Sur ce point, le grief d’inexactitude n’est pas fondé.

À propos de l’impact de l’interdiction de l’acétamipride

Pour les requérants, la journaliste « prétend que les difficultés rencontrées par la France seraient imputables à l’interdiction de l’acétamipride qui, à l’inverse est autorisé en Italie ». Ils considèrent que ce constat est faux, s’appuyant sur les données de l’Organisation des Nations unies pour l’alimentation et l’agriculture (FAO en anglais) : « Il en ressort que les rendements sont plus élevés en France qu’en Italie. Il en ressort également qu’en France, comme en Italie, les rendements ont baissé ces dernières années. » Ils citent aussi un article du site RomaToday, qui évoque les difficultés de la filière en Italie : « Les causes mises en avant sont le changement climatique ainsi que les parasites. »

Ils en concluent qu’il y a « une désinformation » de la part de Mme Woessner : « L’Italie présentant des difficultés très similaires, et ses rendements étant moindres, il n’y a aucune raison valable de mettre en cause l’interdiction de l’acétamipride. »
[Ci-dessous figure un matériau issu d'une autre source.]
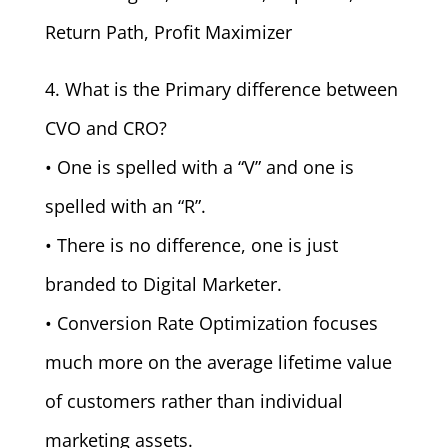
Return Path, Profit Maximizer
4. What is the Primary difference between
CVO and CRO?
• One is spelled with a “V” and one is
spelled with an “R”.
• There is no difference, one is just
branded to Digital Marketer.
• Conversion Rate Optimization focuses
much more on the average lifetime value
of customers rather than individual
marketing assets.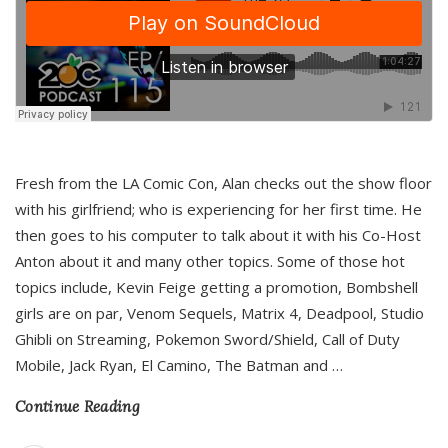
Fresh from the LA Comic Con, Alan checks out the show floor
with his girlfriend; who is experiencing for her first time. He
then goes to his computer to talk about it with his Co-Host
Anton about it and many other topics. Some of those hot
topics include, Kevin Feige getting a promotion, Bombshell
girls are on par, Venom Sequels, Matrix 4, Deadpool, Studio
Ghibli on Streaming, Pokemon Sword/Shield, Call of Duty
Mobile, Jack Ryan, El Camino, The Batman and
…
Continue Reading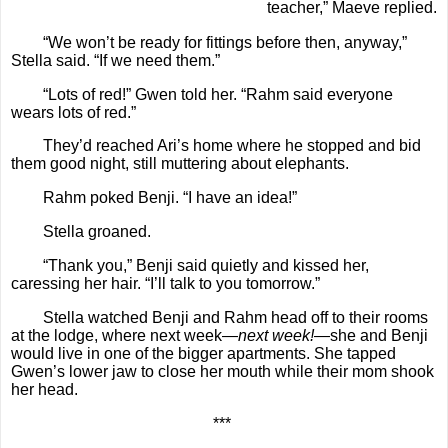
teacher,” Maeve replied.
“We won’t be ready for fittings before then, anyway,”
Stella said. “If we need them.”
“Lots of red!” Gwen told her. “Rahm said everyone
wears lots of red.”
They’d reached Ari’s home where he stopped and bid
them good night, still muttering about elephants.
Rahm poked Benji. “I have an idea!”
Stella groaned.
“Thank you,” Benji said quietly and kissed her,
caressing her hair. “I’ll talk to you tomorrow.”
Stella watched Benji and Rahm head off to their rooms
at the lodge, where next week—
next week!
—she and Benji
would live in one of the bigger apartments. She tapped
Gwen’s lower jaw to close her mouth while their mom shook
her head.
***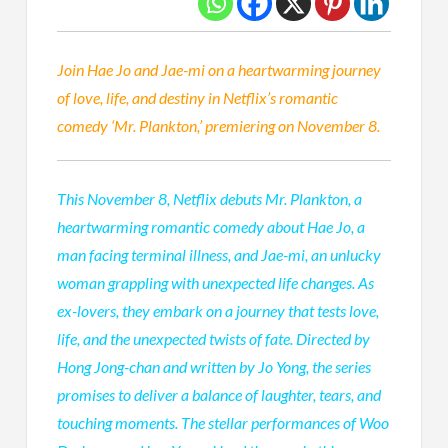
Join Hae Jo and Jae-mi on a heartwarming journey
of love, life, and destiny in Netflix’s romantic
comedy ‘Mr. Plankton,’ premiering on November 8.
This November 8, Netflix debuts Mr. Plankton, a
heartwarming romantic comedy about Hae Jo, a
man facing terminal illness, and Jae-mi, an unlucky
woman grappling with unexpected life changes. As
ex-lovers, they embark on a journey that tests love,
life, and the unexpected twists of fate. Directed by
Hong Jong-chan and written by Jo Yong, the series
promises to deliver a balance of laughter, tears, and
touching moments. The stellar performances of Woo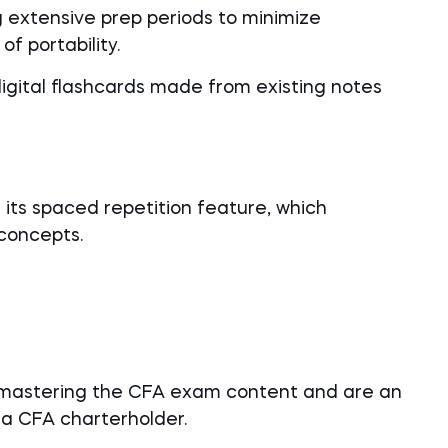
g extensive prep periods to minimize
of portability.
digital flashcards made from existing notes
 its spaced repetition feature, which
concepts.
 mastering the CFA exam content and are an
a CFA charterholder.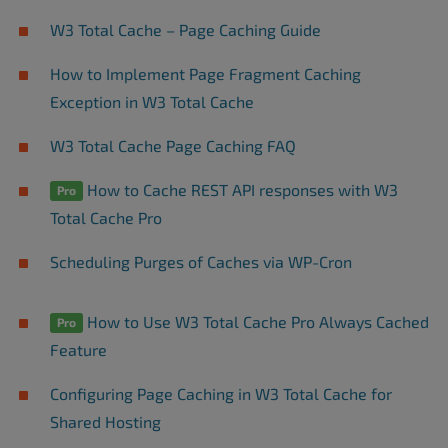
W3 Total Cache – Page Caching Guide
How to Implement Page Fragment Caching
Exception in W3 Total Cache
W3 Total Cache Page Caching FAQ
How to Cache REST API responses with W3
Pro
Total Cache Pro
Scheduling Purges of Caches via WP-Cron
How to Use W3 Total Cache Pro Always Cached
Pro
Feature
Configuring Page Caching in W3 Total Cache for
Shared Hosting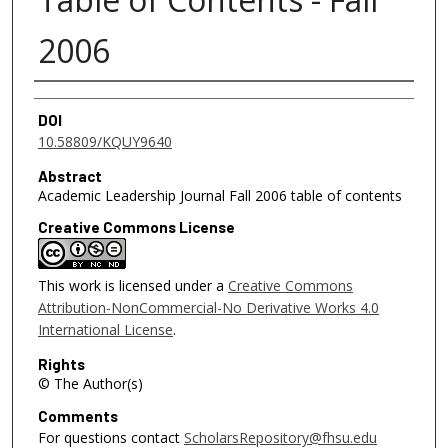
2006
Authors
DOI
10.58809/KQUY9640
Abstract
Academic Leadership Journal Fall 2006 table of contents
Creative Commons License
This work is licensed under a
Creative Commons
Attribution-NonCommercial-No Derivative Works 4.0
International License
.
Rights
© The Author(s)
Comments
For questions contact
ScholarsRepository@fhsu.edu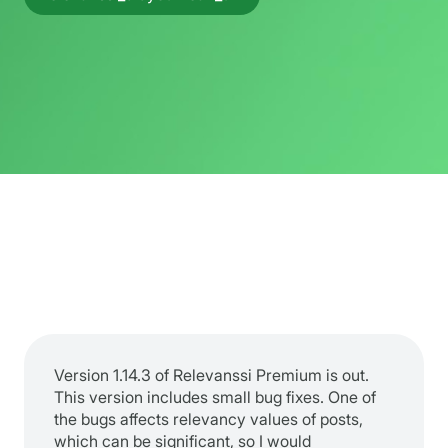
Version 1.14.3 of Relevanssi Premium is out.
This version includes small bug fixes. One of
the bugs affects relevancy values of posts,
which can be significant, so I would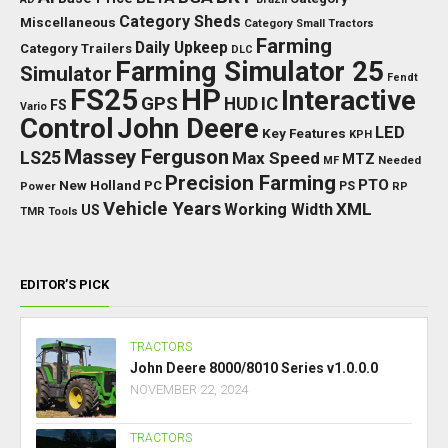
Category Sheds
Miscellaneous
Category Small Tractors
Farming
Daily Upkeep
Category Trailers
DLC
Farming Simulator 25
Simulator
Fendt
FS25
HP
Interactive
GPS
IC
HUD
FS
Vario
Control
John Deere
LED
Key Features
KPH
Massey Ferguson
LS25
Max Speed
MTZ
Needed
MF
Precision Farming
PTO
New Holland
PC
Power
PS
RP
Vehicle Years
XML
Working Width
US
TMR
Tools
EDITOR’S PICK
TRACTORS
John Deere 8000/8010 Series v1.0.0.0
NOVEMBER 22, 2024
TRACTORS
Dans sa réponse au CDJM, Mme Woessner maintient que l’interdiction de l’acétamipride en France et son autorisation en Italie crée une distorsion de concurrence favorisant la filière transalpine. Elle reconnaît qu’en 2024, « la mauvaise météo a plombé la récolte » dans les deux pays, mais ajoute qu’en France, « la punaise diabolique a rendu impropres à la consommation 2 000 tonnes de noisettes supplémentaires, comme l’a rapporté le ministère de l’Agriculture, repris par l’ensemble des médias ». Elle met également en avant des conséquences à long terme : « L’arrachage de vergers [en France] est une réalité. […] En Italie, les vergers demeurent, car les noisetiers savent que leurs concurrents directs seront soumis aux mêmes aléas météo qu’eux, mais aussi qu’ils pourront protéger leur culture en cas d’attaque parasite. En France, les cultivateurs sont dans l’incertitude. Cette incertitude entraîne à terme l’abandon de la culture. »

Le CDJM constate que la comparaison entre les filières françaises et italiennes de production de noisettes n’est pas au cœur de ce passage de l’émission, centré sur les problèmes rencontrés par les cultivateurs de noisette installés en France.

Le parallèle avec l’Italie revient à deux reprises, d’abord dans l’interview de M. Mas : « Nos homologues italiens, par exemple, […] ont accès [à l’acétamipride] », ensuite dans l’intervention de Mme Woessner : « […] le troisième exportateur, le fournisseur de la France, c’est l’Italie. C’est l’Italie qui, elle, a le droit de continuer d’utiliser l’acétamipride ».

Le CDJM considère qu’en disant que « l’Italie […] a le droit de continuer d’utiliser l’acétamipride », semblant considérer que cette différence crée un contexte économiquement plus favorable aux cultivateurs italiens, Mme Woessner ne dit rien de faux. Les requérants peuvent regretter qu’elles ne détaillent pas davantage la comparaison entre les deux pays afin de nuancer son propos, mais elle n’omet pas un élément essentiel à la compréhension de l’information.

Sur ce point, le grief d’inexactitude n’est pas fondé.

Conclusion

Le CDJM, réuni le 13 mai 2025 en séance plénière, estime que l’obligation déontologique de respecter l’exactitude et la véracité a été enfreinte pour l’un des points soulevés par les requérants, et respectée pour les trois autres points.

Les saisines sont déclarées partiellement fondées.

Cet avis a été adopté par consensus.